**** EXERCISE DATA

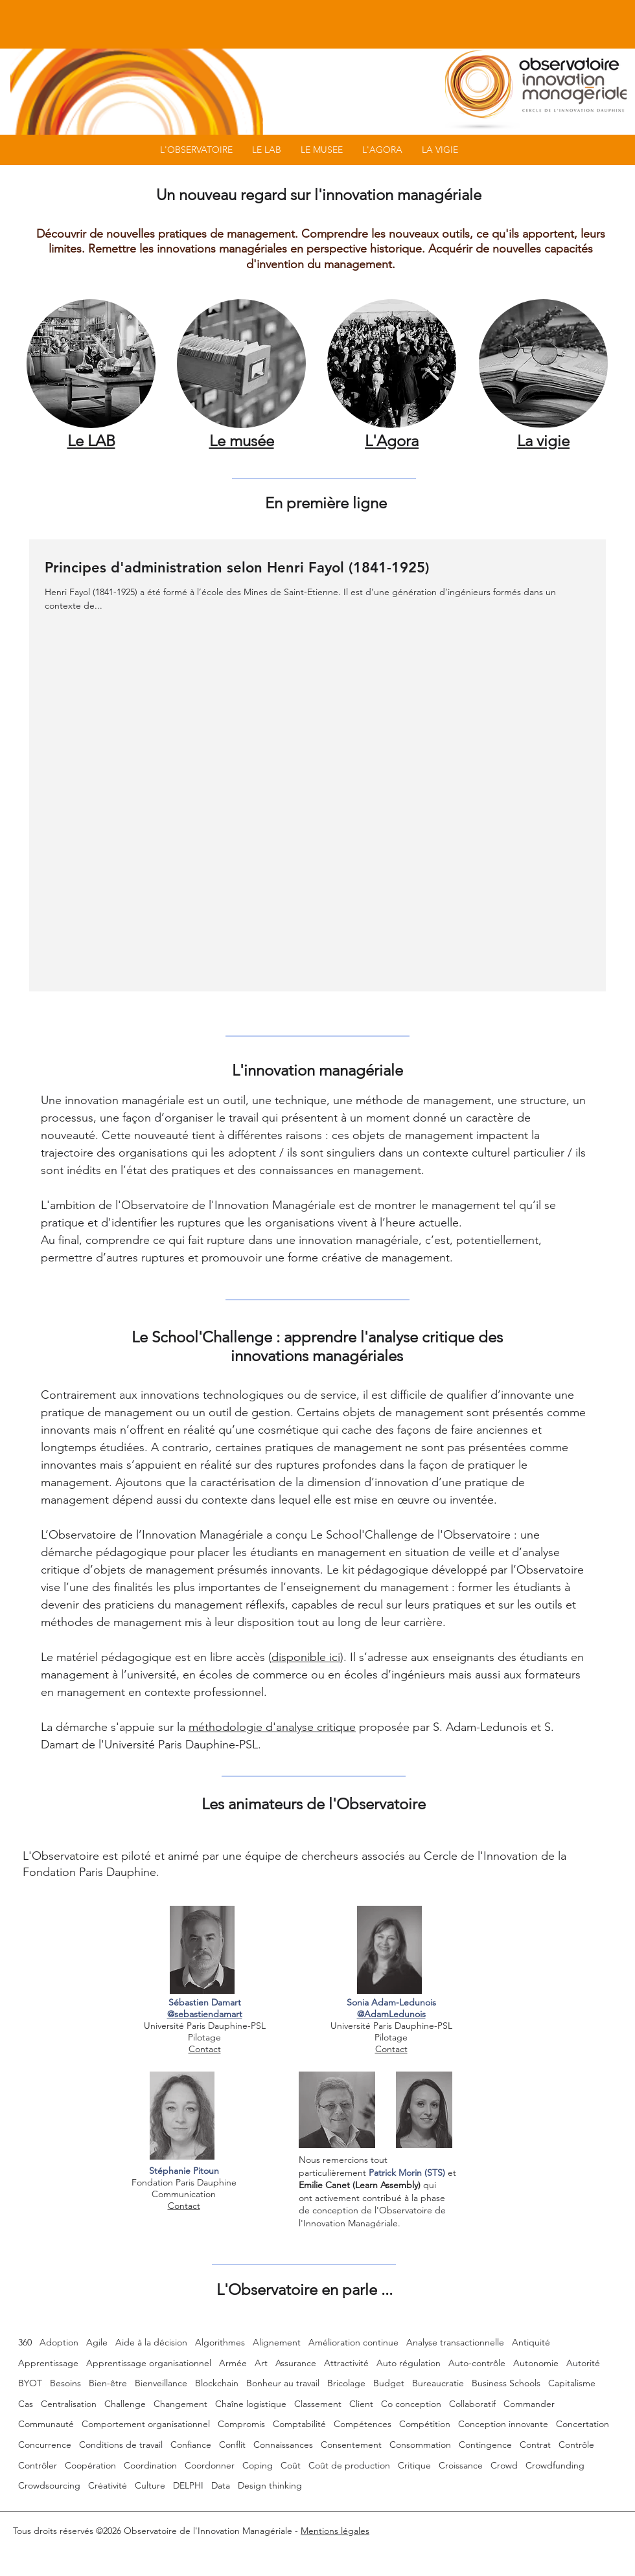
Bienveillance (161, 2383)
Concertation (582, 2424)
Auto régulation (408, 2363)
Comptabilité (299, 2424)
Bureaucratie (438, 2383)
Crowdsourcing (49, 2485)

********

Once the line with "Auto régulation (408, 2363)" is found, transcribe it and each line after it through the final line of the entries, exactly and only.

Auto régulation (408, 2363)
Comptabilité (299, 2424)
Bureaucratie (438, 2383)
Crowdsourcing (49, 2485)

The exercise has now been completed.